About this task: Collect each line of the records containing the string "vZTA".

Page-level text extractions

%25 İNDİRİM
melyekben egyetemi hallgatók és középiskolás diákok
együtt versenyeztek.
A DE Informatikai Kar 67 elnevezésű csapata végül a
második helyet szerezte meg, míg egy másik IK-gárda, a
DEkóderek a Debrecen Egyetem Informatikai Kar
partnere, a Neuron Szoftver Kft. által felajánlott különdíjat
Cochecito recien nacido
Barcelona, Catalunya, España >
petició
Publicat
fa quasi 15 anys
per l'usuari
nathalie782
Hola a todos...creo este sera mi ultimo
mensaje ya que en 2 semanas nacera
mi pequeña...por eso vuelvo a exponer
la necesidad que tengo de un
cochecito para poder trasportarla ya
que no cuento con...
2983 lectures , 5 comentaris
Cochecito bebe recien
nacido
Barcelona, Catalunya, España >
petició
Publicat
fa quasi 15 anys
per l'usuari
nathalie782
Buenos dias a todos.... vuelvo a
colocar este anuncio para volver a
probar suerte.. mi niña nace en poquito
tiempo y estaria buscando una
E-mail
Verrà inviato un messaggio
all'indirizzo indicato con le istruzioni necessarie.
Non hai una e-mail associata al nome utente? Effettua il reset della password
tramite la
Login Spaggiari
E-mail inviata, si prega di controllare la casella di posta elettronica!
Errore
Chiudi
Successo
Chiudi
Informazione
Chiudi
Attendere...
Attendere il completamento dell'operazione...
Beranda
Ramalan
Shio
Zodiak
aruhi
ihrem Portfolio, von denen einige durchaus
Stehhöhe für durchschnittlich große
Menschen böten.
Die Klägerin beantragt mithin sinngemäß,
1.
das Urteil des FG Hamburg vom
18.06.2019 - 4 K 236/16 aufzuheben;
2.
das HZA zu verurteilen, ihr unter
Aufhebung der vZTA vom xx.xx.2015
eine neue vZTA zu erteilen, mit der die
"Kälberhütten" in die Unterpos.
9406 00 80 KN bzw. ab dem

Solution:
Aufhebung der vZTA vom xx.xx.2015
eine neue vZTA zu erteilen, mit der die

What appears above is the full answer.